### How to complete this task
Go over the records and copy every line with the string "доступен".

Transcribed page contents

"""

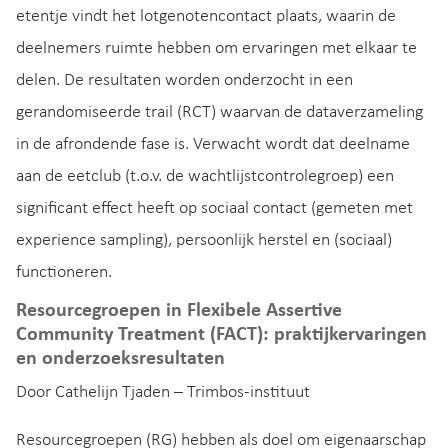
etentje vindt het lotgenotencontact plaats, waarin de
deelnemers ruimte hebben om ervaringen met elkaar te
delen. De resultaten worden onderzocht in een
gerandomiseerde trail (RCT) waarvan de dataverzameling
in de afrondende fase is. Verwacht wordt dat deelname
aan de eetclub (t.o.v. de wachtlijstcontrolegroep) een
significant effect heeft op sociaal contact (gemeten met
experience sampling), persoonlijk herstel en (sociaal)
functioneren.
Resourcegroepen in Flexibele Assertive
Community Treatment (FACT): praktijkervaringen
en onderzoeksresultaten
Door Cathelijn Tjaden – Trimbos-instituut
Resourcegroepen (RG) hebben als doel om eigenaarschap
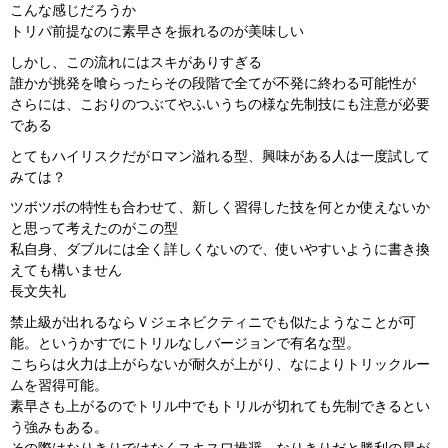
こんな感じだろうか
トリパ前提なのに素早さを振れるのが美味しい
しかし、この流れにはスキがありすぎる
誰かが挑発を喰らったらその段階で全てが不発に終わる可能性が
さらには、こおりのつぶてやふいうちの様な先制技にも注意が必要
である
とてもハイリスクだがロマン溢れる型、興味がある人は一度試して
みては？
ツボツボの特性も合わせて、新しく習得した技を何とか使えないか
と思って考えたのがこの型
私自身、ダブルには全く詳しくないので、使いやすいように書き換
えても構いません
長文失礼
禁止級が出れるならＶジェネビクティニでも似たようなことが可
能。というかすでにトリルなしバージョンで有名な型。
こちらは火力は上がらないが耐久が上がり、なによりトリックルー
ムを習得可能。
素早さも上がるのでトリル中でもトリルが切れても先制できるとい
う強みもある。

"""
"""

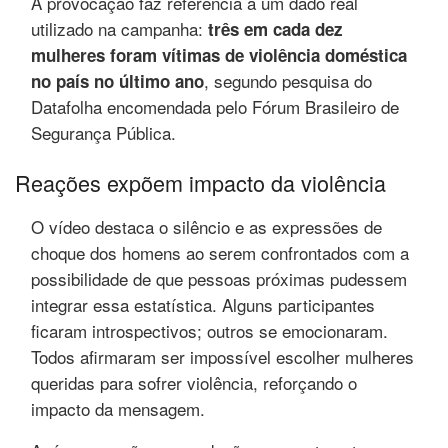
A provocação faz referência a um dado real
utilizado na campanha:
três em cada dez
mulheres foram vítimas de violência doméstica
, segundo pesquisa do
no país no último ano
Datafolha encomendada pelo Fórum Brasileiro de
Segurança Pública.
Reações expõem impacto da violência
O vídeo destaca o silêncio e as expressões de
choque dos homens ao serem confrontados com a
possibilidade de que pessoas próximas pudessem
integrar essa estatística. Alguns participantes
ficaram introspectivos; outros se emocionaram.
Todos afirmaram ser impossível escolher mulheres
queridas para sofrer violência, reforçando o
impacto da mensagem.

"""
"""

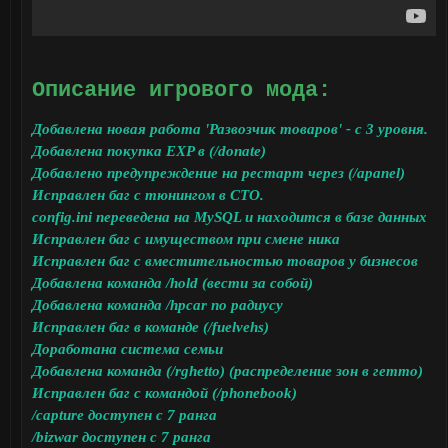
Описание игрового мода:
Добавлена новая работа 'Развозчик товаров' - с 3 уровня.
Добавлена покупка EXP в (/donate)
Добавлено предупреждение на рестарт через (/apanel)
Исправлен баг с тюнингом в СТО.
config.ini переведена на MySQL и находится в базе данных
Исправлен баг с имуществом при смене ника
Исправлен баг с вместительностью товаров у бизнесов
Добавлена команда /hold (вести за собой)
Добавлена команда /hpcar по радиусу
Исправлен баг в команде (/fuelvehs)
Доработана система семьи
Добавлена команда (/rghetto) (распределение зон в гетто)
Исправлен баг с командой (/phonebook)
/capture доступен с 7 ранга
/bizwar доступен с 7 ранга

"""

### Response below
/capture доступен с 7 ранга
/bizwar доступен с 7 ранга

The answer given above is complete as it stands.